Model checking, model verification and debugging are the three methods to improve the correctness of a model or to find out potential errors in it.
Model checking checks the correctness of a model by means of formal property proving. This checking does not depend on individual experiments. The properties, such as reachable states and acceptable event lists, are always true for the model. Model verification checks the correctness of a model by means of multiple simulations. The common properties of those simulations are summarized and are regarded as properties of the model. For example, the states that are not entered in all those simulations are considered unreachable states of the model. However, this conclusion may not be correct because of the non-exhaustive sampling of all possible behaviors. In fact, to achieve 100% certainty for a single property, an infinite number of simulations are usually required. Those simulations exhaust all possible traces of the model simulation. This is, of course, impossible. As a result, model verification is less formal than model checking. Debugging is the least formal in this comparison, since it is responsible for only one simulation or one group of simulations.
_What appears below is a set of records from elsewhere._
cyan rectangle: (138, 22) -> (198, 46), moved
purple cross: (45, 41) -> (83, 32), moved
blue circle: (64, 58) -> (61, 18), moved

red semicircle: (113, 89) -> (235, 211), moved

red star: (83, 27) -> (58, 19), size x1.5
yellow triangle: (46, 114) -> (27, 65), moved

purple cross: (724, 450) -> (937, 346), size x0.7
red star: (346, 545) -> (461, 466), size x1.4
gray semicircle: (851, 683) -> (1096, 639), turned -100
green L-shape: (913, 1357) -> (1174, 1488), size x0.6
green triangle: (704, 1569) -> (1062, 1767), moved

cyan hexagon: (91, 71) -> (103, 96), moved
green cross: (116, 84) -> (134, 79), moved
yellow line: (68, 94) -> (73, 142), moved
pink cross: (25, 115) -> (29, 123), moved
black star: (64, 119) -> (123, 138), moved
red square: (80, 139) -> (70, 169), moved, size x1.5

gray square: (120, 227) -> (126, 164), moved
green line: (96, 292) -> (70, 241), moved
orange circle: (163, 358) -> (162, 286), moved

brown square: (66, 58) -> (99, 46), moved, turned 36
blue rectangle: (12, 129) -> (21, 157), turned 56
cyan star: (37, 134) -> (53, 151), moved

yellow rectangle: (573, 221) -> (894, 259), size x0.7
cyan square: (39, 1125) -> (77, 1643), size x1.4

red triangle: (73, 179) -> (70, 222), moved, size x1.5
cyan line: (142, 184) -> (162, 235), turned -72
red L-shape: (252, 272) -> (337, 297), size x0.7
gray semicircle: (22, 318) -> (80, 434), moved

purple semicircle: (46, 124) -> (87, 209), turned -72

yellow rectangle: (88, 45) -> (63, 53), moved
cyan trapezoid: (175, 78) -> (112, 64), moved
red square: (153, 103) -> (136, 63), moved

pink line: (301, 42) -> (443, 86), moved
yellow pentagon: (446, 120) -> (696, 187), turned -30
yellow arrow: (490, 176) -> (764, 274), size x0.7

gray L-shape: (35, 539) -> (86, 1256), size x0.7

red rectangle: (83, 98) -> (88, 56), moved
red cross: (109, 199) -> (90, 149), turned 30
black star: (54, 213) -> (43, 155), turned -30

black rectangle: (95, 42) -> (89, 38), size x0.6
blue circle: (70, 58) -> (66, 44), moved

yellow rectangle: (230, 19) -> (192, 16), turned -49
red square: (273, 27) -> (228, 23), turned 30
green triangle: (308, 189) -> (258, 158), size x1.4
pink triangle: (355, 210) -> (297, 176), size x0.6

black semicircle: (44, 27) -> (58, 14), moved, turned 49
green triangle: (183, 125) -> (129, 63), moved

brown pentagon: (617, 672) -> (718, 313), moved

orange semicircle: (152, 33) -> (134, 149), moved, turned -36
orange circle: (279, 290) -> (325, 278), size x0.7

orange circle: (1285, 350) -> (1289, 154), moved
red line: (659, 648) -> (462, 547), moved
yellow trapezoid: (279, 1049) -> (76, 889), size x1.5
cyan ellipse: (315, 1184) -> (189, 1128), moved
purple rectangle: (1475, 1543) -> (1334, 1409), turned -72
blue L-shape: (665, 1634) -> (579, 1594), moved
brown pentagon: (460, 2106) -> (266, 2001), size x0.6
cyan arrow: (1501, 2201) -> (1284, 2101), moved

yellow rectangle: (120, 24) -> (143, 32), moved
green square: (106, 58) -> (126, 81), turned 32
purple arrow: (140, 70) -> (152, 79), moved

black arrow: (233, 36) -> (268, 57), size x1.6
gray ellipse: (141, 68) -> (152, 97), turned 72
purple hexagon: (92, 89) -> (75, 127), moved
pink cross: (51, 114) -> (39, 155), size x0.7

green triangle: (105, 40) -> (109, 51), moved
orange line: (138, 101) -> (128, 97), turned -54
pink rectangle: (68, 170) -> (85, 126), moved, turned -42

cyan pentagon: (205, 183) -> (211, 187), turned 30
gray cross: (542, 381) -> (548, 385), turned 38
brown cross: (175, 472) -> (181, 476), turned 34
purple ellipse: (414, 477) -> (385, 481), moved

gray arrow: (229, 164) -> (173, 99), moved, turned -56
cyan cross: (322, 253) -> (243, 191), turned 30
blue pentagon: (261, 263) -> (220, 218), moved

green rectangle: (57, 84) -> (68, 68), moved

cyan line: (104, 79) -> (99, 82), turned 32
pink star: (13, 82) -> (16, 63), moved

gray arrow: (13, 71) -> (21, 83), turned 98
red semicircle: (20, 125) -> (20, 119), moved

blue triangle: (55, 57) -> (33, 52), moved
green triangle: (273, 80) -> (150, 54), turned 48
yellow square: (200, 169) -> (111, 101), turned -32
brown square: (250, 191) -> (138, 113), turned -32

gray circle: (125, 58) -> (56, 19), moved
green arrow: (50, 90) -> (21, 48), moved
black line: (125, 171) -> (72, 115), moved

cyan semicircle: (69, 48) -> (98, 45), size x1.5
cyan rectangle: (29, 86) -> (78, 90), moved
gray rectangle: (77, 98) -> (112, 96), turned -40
When an error occurs in a simulation, the debugger usually looks inside the faulty part of the model to locate the error. When a design error is discovered, the debugger tries to fix it without affecting the other parts. However, this is usually impossible, and the result of this modification becomes unpredictable.
This chapter mainly discusses model verification, as it is the most well-studied approach. Our paper on consistency checking  contains a general discussion and an example of model verification with SVM. Formal model checking of DCharts is interesting and useful for many applications. It will be studied in the future. Debugging of DCharts models in the SVM simulator has been discussed in the previous chapter.